* **Records supplied**:
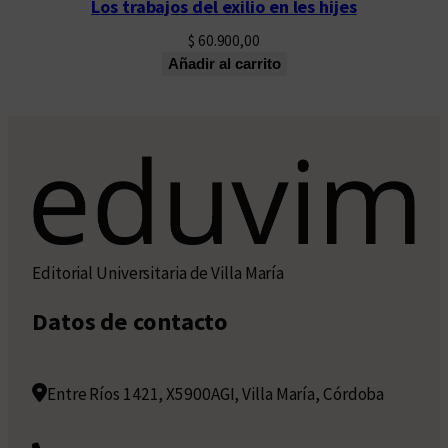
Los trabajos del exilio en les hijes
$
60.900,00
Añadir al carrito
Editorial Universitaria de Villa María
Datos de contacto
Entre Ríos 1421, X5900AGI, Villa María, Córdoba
...
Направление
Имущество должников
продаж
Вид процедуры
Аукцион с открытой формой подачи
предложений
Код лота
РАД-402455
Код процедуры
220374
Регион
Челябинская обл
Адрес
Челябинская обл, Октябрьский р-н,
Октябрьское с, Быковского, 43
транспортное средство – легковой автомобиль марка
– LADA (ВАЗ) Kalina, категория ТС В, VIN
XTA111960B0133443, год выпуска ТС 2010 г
--
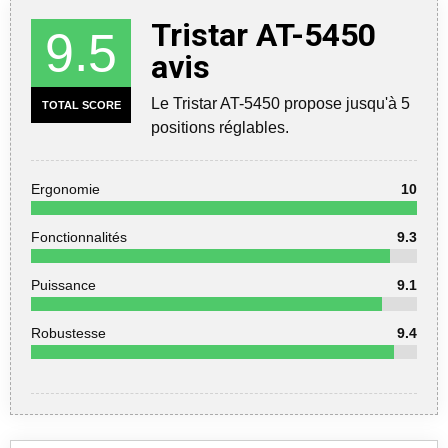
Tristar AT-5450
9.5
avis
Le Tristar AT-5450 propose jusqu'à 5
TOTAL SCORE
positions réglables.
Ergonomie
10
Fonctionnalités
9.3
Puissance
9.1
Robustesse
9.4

* **Task goal**: Please report every line of the records above that contains the word "María".

* **Response to the task**:
Editorial Universitaria de Villa María
Entre Ríos 1421, X5900AGI, Villa María, Córdoba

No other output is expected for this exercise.